- _WHAT YOU WILL DO_
Retype, exactly and completely, the listing that comes next, skipping its images.

- _DATA RECORDS_
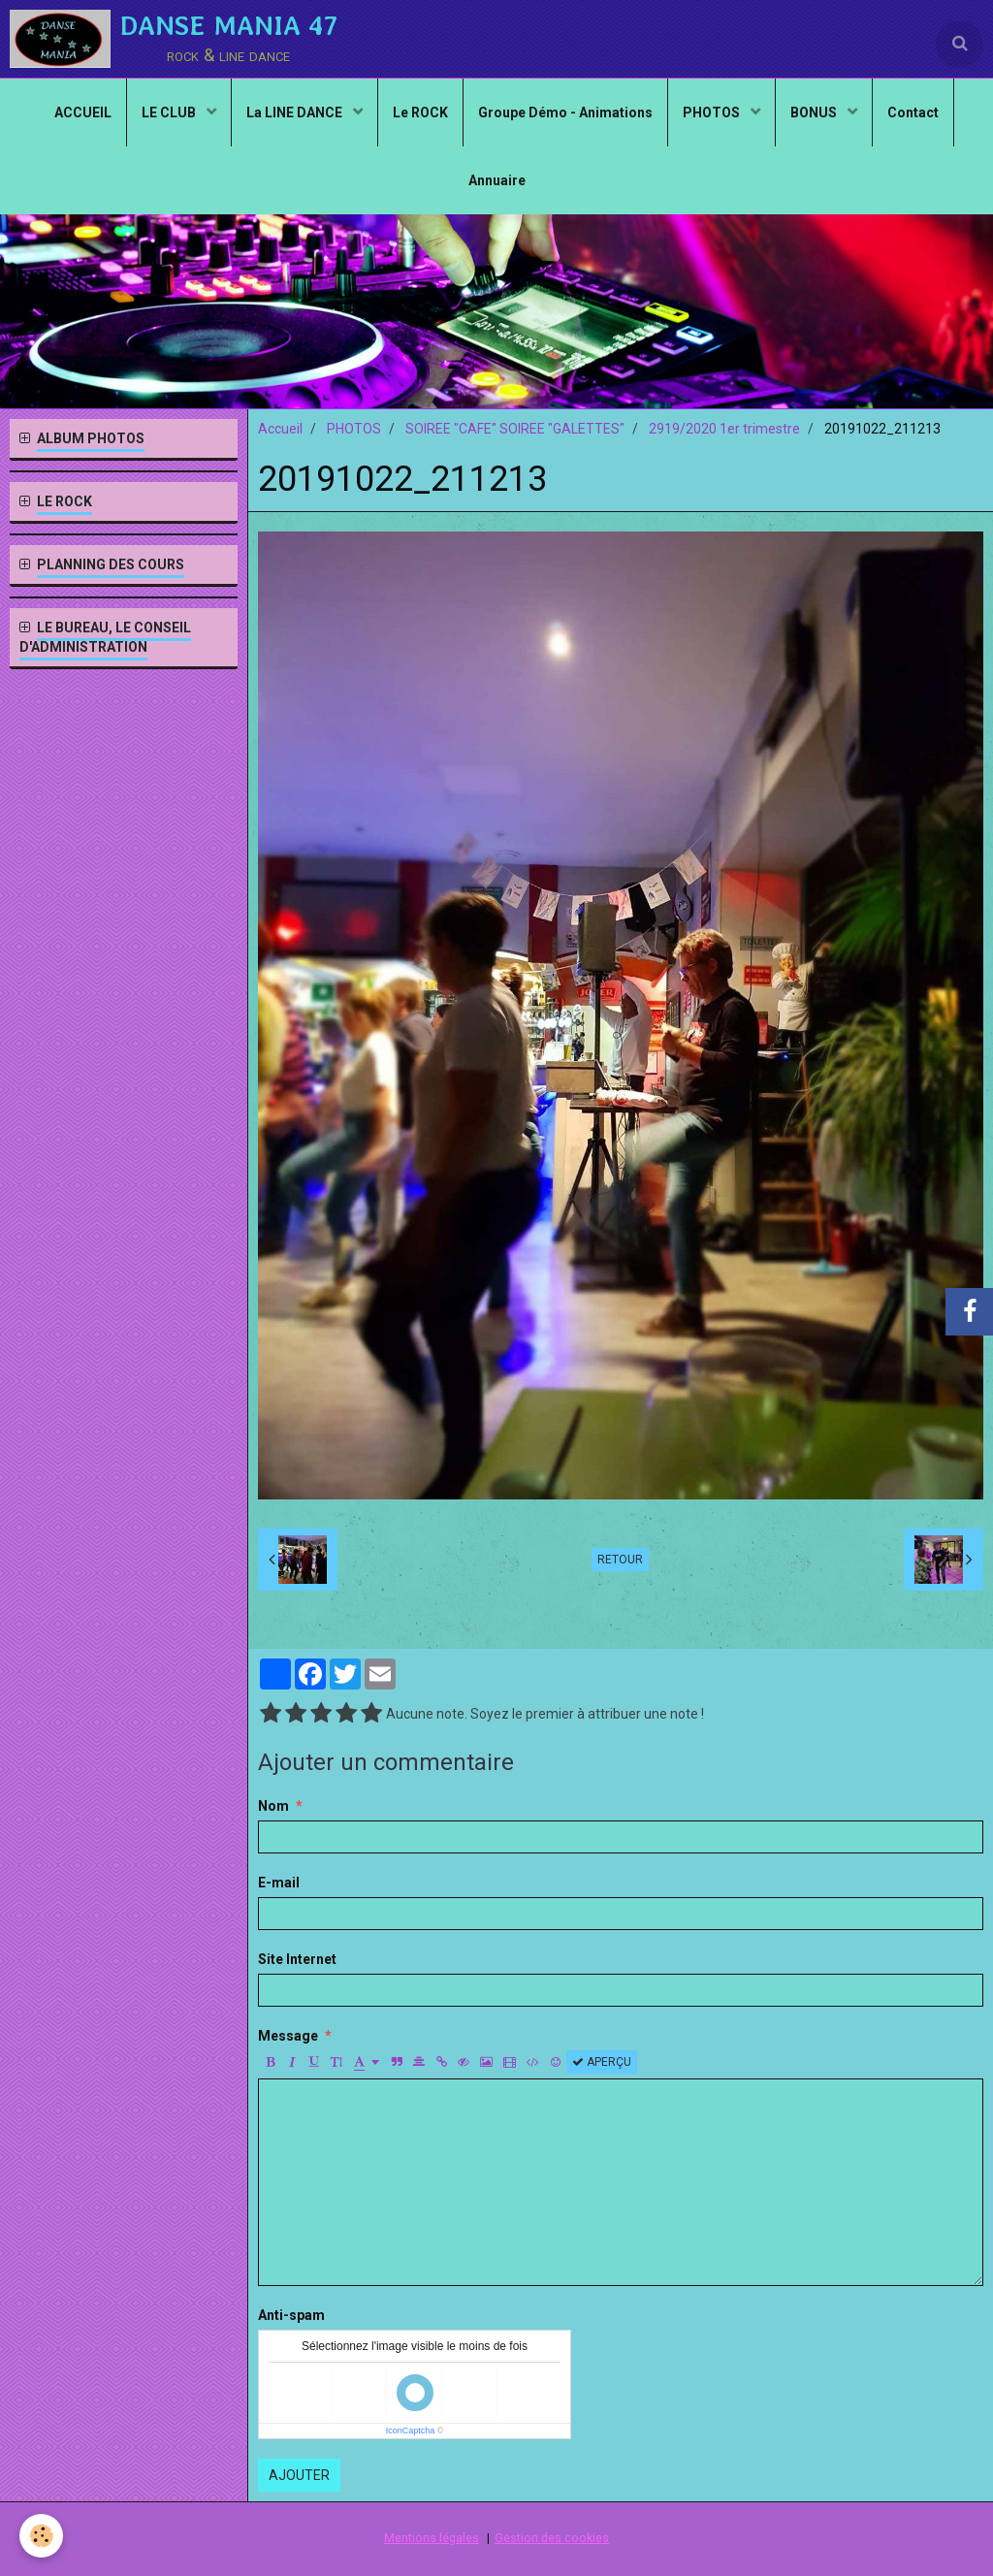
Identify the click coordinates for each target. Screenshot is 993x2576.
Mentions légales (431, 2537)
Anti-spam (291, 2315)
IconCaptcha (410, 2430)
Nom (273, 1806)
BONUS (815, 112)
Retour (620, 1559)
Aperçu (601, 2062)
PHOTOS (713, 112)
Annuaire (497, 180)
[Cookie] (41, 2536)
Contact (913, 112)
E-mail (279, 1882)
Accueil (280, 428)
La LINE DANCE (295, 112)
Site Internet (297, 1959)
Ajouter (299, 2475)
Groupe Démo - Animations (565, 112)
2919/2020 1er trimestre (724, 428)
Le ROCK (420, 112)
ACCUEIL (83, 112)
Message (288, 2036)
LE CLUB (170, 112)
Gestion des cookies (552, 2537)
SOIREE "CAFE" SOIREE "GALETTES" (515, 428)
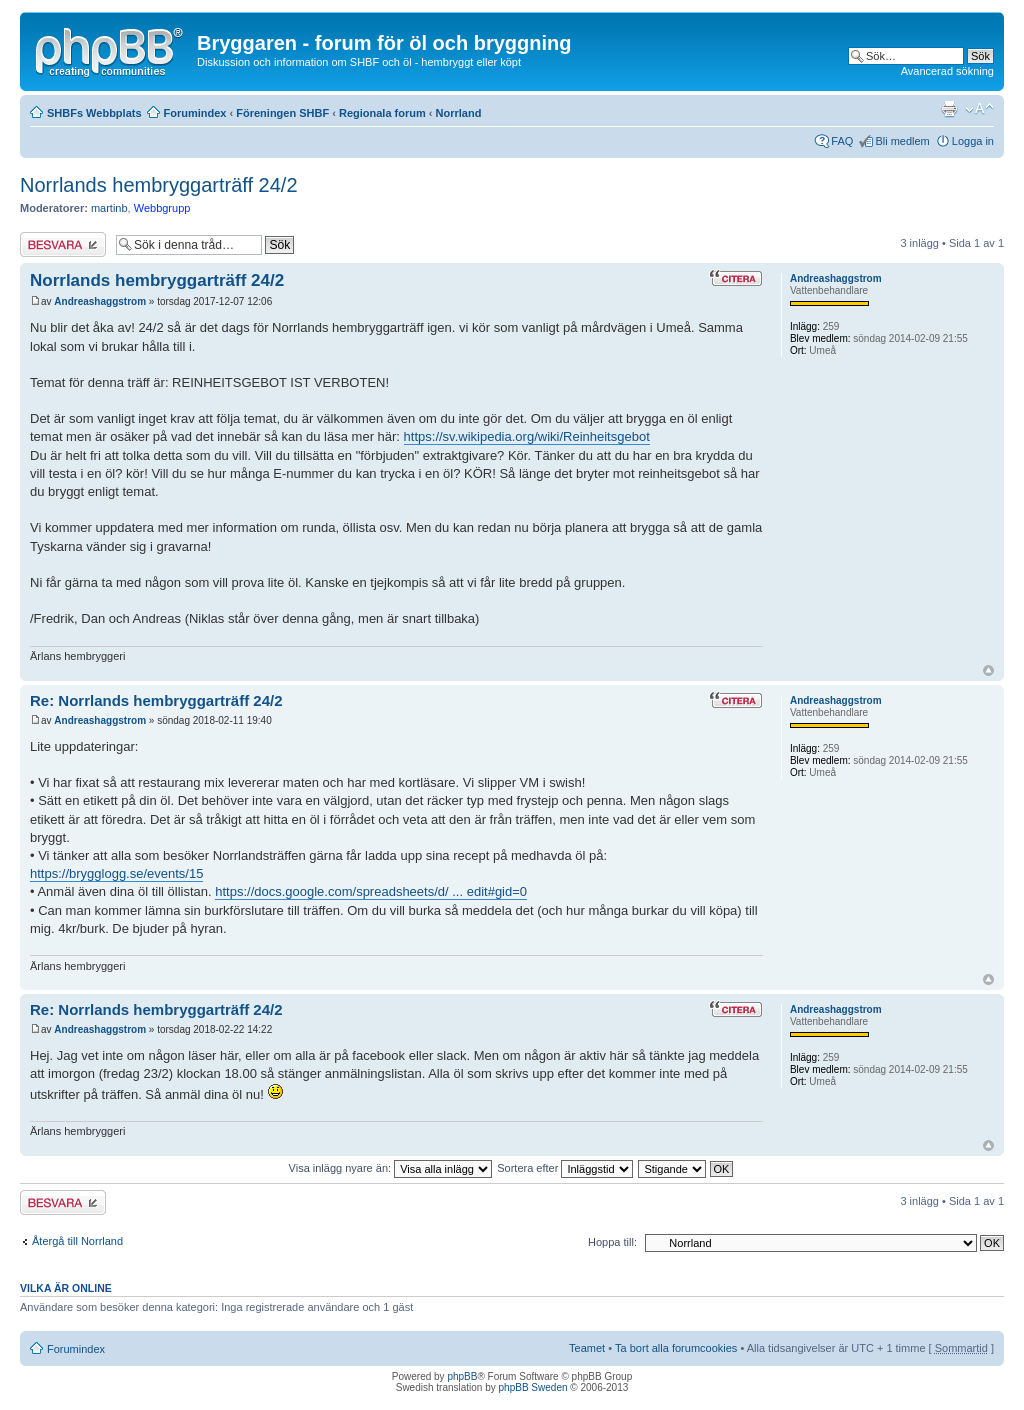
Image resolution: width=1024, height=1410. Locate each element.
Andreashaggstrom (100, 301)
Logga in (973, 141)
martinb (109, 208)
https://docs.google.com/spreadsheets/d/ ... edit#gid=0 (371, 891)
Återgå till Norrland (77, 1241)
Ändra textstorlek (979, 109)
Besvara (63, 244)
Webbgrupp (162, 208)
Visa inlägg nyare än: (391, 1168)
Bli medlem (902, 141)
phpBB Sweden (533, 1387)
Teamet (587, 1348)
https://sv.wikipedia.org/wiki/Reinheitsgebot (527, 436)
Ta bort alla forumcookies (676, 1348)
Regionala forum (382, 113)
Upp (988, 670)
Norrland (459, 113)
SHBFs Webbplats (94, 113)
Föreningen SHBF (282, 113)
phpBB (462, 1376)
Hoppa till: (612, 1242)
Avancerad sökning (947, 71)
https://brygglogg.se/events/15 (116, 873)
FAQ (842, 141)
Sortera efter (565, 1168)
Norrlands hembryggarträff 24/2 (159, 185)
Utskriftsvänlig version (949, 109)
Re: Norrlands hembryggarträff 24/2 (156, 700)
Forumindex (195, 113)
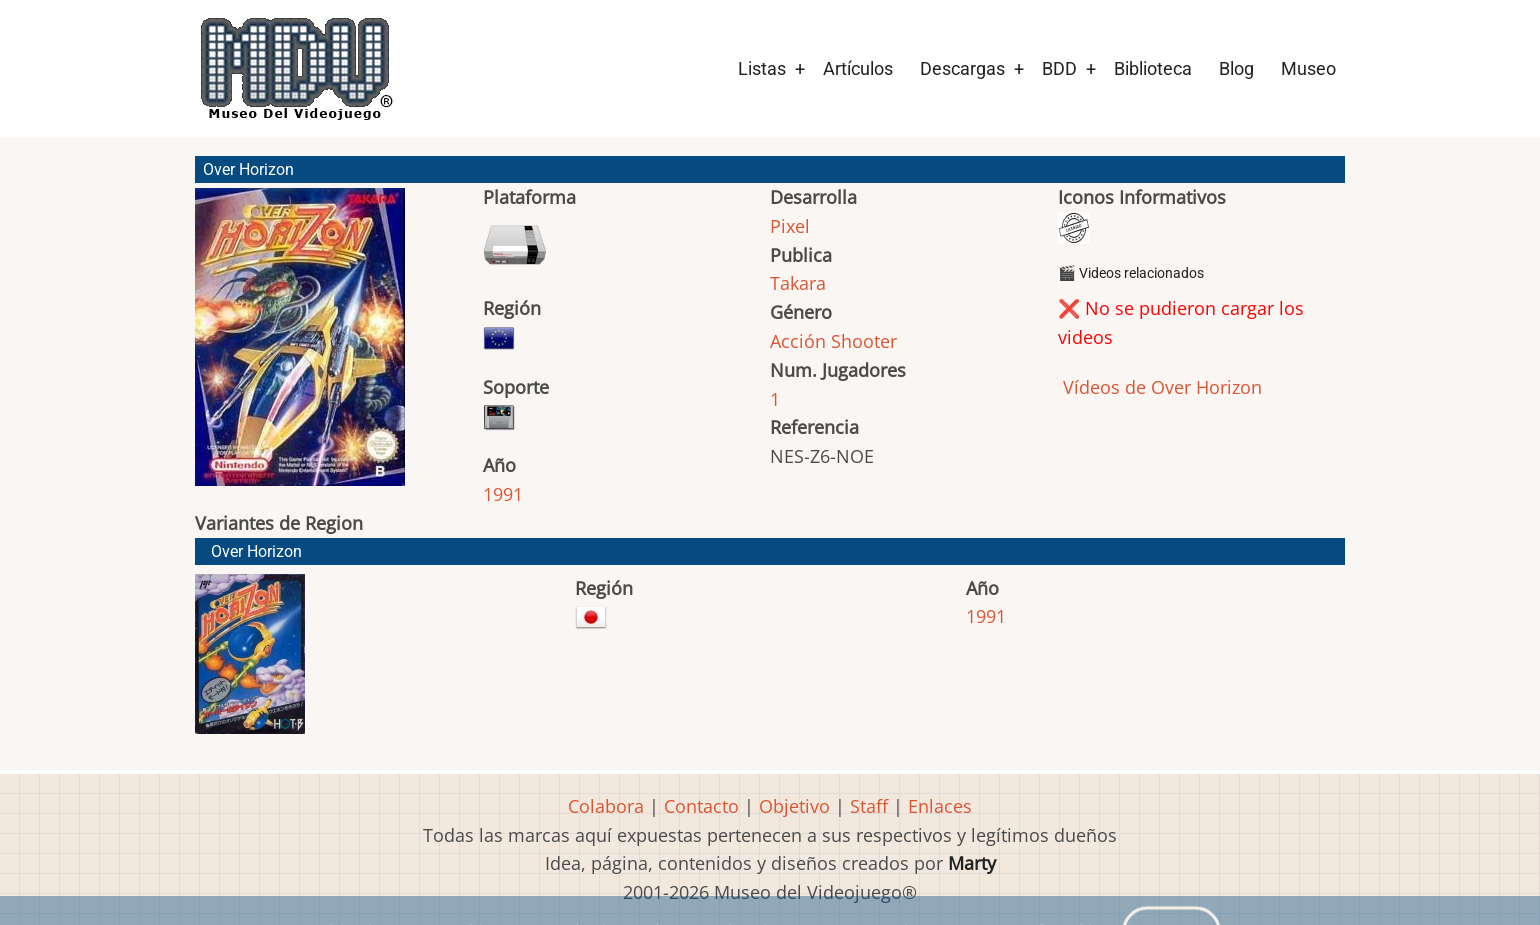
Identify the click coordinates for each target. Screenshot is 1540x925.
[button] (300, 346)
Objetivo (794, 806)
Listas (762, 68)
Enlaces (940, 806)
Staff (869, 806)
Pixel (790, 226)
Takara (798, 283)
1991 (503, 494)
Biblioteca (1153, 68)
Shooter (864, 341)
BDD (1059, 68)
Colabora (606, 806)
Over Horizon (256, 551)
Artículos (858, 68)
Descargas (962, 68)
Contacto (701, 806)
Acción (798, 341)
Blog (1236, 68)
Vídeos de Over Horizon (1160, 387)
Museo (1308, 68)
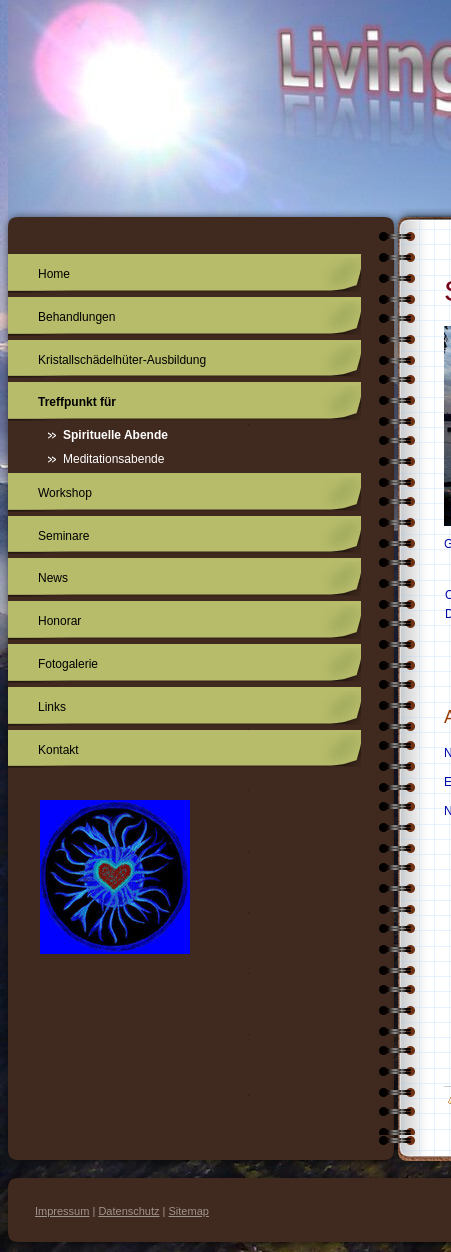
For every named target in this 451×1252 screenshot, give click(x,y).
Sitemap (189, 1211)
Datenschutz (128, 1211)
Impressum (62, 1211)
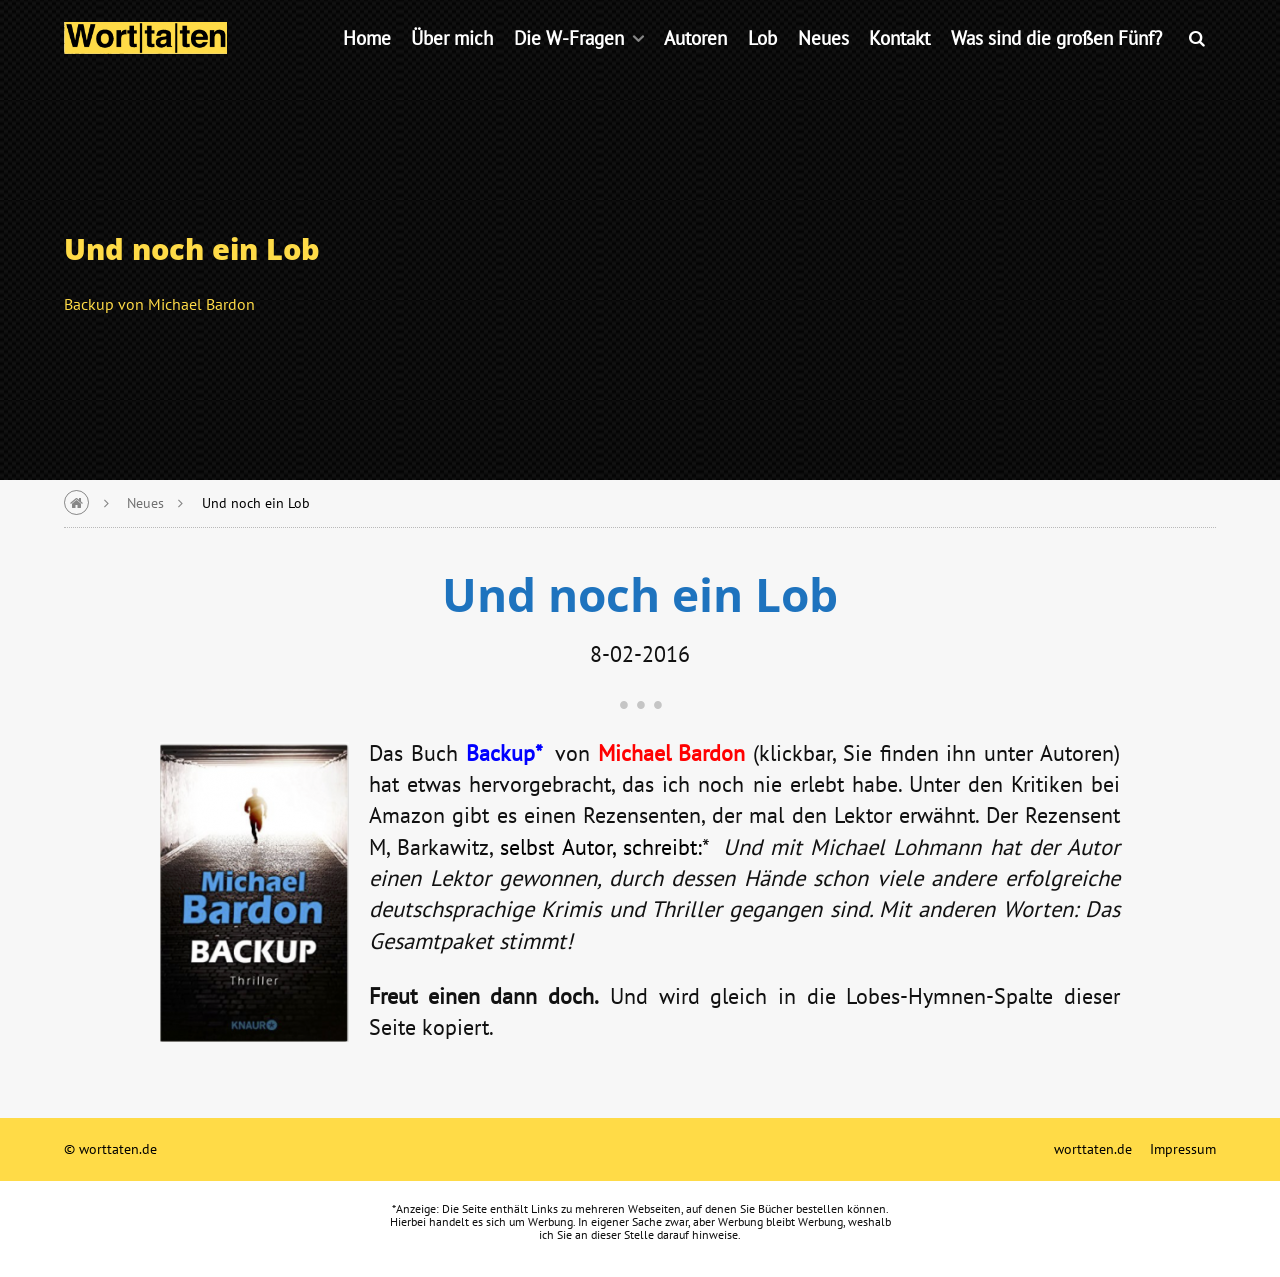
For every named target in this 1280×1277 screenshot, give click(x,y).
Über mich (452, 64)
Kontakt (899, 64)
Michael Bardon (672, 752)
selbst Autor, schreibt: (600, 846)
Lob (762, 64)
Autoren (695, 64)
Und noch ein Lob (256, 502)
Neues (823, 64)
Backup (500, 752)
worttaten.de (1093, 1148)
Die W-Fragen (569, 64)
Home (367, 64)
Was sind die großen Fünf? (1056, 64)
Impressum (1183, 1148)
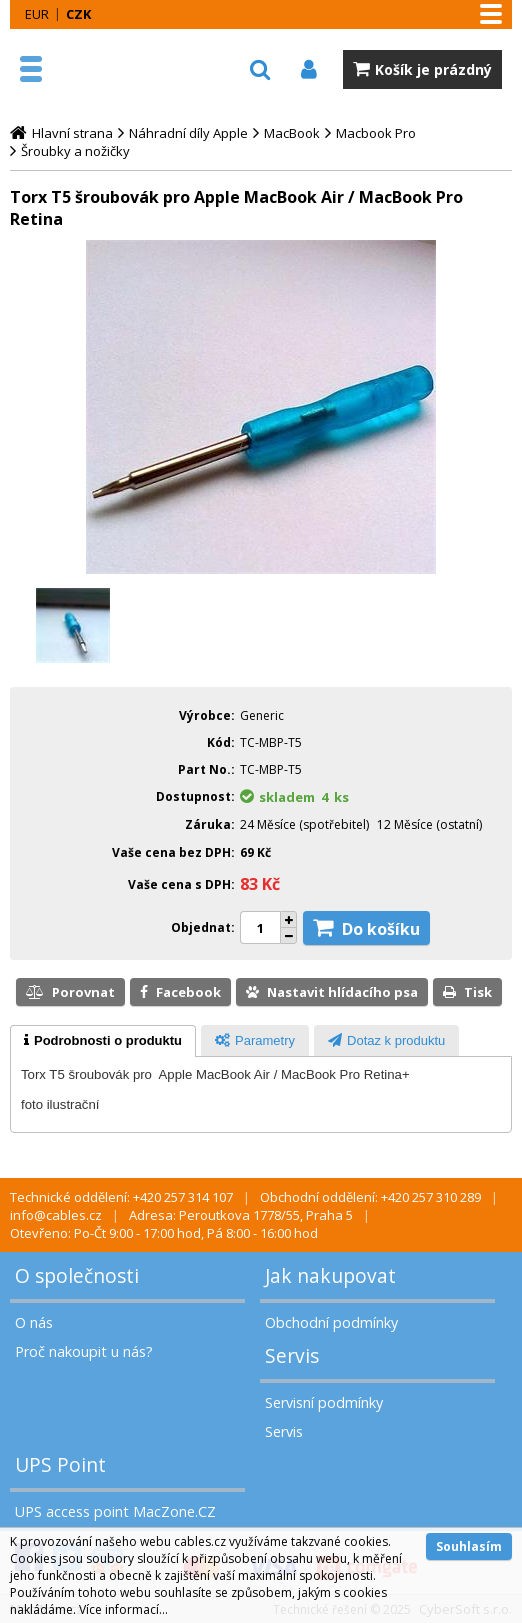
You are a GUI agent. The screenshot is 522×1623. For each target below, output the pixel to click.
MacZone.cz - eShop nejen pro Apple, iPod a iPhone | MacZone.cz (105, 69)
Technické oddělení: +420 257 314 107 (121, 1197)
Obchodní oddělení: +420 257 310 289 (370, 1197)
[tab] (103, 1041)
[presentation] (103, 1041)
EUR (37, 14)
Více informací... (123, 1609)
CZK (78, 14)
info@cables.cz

- _ANSWER TO THIS EXERCISE_
Identify the click coordinates for each target. Screenshot is 993x2576.
Mentions légales (431, 2537)
Anti-spam (291, 2315)
IconCaptcha (410, 2430)
Nom (273, 1806)
BONUS (815, 112)
Retour (620, 1559)
Aperçu (601, 2062)
PHOTOS (713, 112)
Annuaire (497, 180)
[Cookie] (41, 2536)
Contact (913, 112)
E-mail (279, 1882)
Accueil (280, 428)
La LINE DANCE (295, 112)
Site Internet (297, 1959)
Ajouter (299, 2475)
Groupe Démo - Animations (565, 112)
2919/2020 1er trimestre (724, 428)
Le ROCK (420, 112)
ACCUEIL (83, 112)
Message (288, 2036)
LE CLUB (170, 112)
Gestion des cookies (552, 2537)
SOIREE "CAFE" SOIREE "GALETTES" (515, 428)
Image resolution: width=1024, height=1410. Locate each element.
Andreashaggstrom (100, 301)
Logga in (973, 141)
martinb (109, 208)
https://docs.google.com/spreadsheets/d/ ... edit#gid=0 (371, 891)
Återgå till Norrland (77, 1241)
Ändra textstorlek (979, 109)
Besvara (63, 244)
Webbgrupp (162, 208)
Visa inlägg nyare än: (391, 1168)
Bli medlem (902, 141)
phpBB Sweden (533, 1387)
Teamet (587, 1348)
https://sv.wikipedia.org/wiki/Reinheitsgebot (527, 436)
Ta bort alla forumcookies (676, 1348)
Regionala forum (382, 113)
Upp (988, 670)
Norrland (459, 113)
SHBFs Webbplats (94, 113)
Föreningen SHBF (282, 113)
phpBB (462, 1376)
Hoppa till: (612, 1242)
Avancerad sökning (947, 71)
https://brygglogg.se/events/15 (116, 873)
FAQ (842, 141)
Sortera efter (565, 1168)
Norrlands hembryggarträff 24/2 (159, 185)
Utskriftsvänlig version (949, 109)
Re: Norrlands hembryggarträff 24/2 (156, 700)
Forumindex (195, 113)
Identify the click coordinates for each target. Screenshot is 1540x925.
[button] (300, 346)
Objetivo (794, 806)
Listas (762, 68)
Enlaces (940, 806)
Staff (869, 806)
Pixel (790, 226)
Takara (798, 283)
1991 (503, 494)
Biblioteca (1153, 68)
Shooter (864, 341)
BDD (1059, 68)
Colabora (606, 806)
Over Horizon (256, 551)
Artículos (858, 68)
Descargas (962, 68)
Contacto (701, 806)
Acción (798, 341)
Blog (1236, 68)
Vídeos de Over Horizon (1160, 387)
Museo (1308, 68)
For every named target in this 451×1252 screenshot, give click(x,y).
Sitemap (189, 1211)
Datenschutz (128, 1211)
Impressum (62, 1211)
For every named target in this 1280×1277 screenshot, give click(x,y).
Über mich (452, 64)
Kontakt (899, 64)
Michael Bardon (672, 752)
selbst Autor, schreibt: (600, 846)
Lob (762, 64)
Autoren (695, 64)
Und noch ein Lob (256, 502)
Neues (823, 64)
Backup (500, 752)
worttaten.de (1093, 1148)
Die W-Fragen (569, 64)
Home (367, 64)
Was sind die großen Fünf? (1056, 64)
Impressum (1183, 1148)
You are a GUI agent. The screenshot is 522×1623. For each target below, output the pixel to click.
MacZone.cz - eShop nejen pro Apple, iPod a iPhone | MacZone.cz (105, 69)
Technické oddělení: +420 257 314 107 (121, 1197)
Obchodní oddělení: +420 257 310 289 (370, 1197)
[tab] (103, 1041)
[presentation] (103, 1041)
EUR (37, 14)
Více informací... (123, 1609)
CZK (78, 14)
info@cables.cz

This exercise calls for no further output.